I was able to express my personal thanks and the thanks of the government to the key players in this project at an event at the AMC in February. Having already been given access to the special care centre in September 2015, the media joined me for a tour of the new accommodation unit in February, and I think all were as impressed as I was with these new facilities.

Through a flexible approach to design, these facilities have features that will improve separation and segregation capabilities. A hub-and-spoke design will split the cells in each building across a number of independent wings. Simpler, more efficient detainee management is being enhanced by the design of these new facilities. An example is the inclusion of programs and interview rooms in each new facility, which will reduce the need for escorts to the dedicated programs building.

Staff at the AMC are pleased, not just because the new buildings reduce some of the pressures in the AMC, but also because these new facilities are designed to meet the needs of both staff and detainees.

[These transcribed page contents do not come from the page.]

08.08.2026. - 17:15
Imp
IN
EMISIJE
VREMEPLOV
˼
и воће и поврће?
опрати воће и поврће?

Detainees are supportive because for those who have reached the point where they are ready to address offending behaviour, the new facilities offer the opportunity for more effective program delivery to discrete groups of detainees.

There is now greater choice about where to place detainees and whom to place them with. As a prudent additional step, when the new accommodation unit came online in February, ACT Corrective Services took the opportunity to move all detainees out of the special care centre and double-bunked most cells in that facility. What this means is that the AMC’s total bed capacity is now 539 beds. It has meant that within the existing project we have been able to notably increase capacity and extend the margin between detainee numbers and total bed capacity. For further information on AMC bed numbers and the various capacity definitions, I refer members to the JACS website.

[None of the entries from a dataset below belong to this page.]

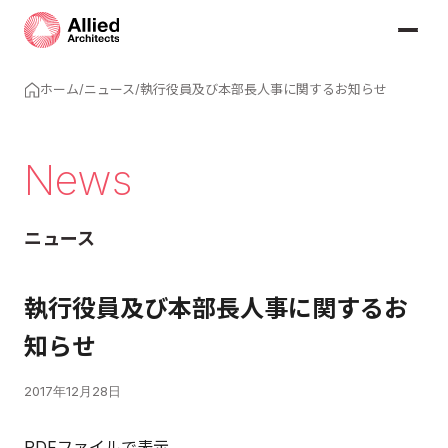
ホーム
/
ニュース
/
執行役員及び本部長人事に関するお知らせ
News
ニュース
執行役員及び本部長人事に関するお
知らせ
2017年12月28日
PDFファイルで表示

With the new accommodation unit having come online in February, we have been able to deliver on the promise to cease accommodating AMC detainees at the facility in Symonston. The 30 detainees accommodated there have been moved back to the AMC, and Symonston is once again operating solely as a periodic or weekend detention facility.

The good news of our expansion project is tempered by the unfortunate reality that the great success of this project has occurred in the context of the expansion of the size of our prison. It has been well reported that we have seen really quite alarming growth in detainee numbers in recent years. While our experience is not isolated, as pretty much all Australian jurisdictions face intense prison accommodation pressures, it is still very sobering to go through this.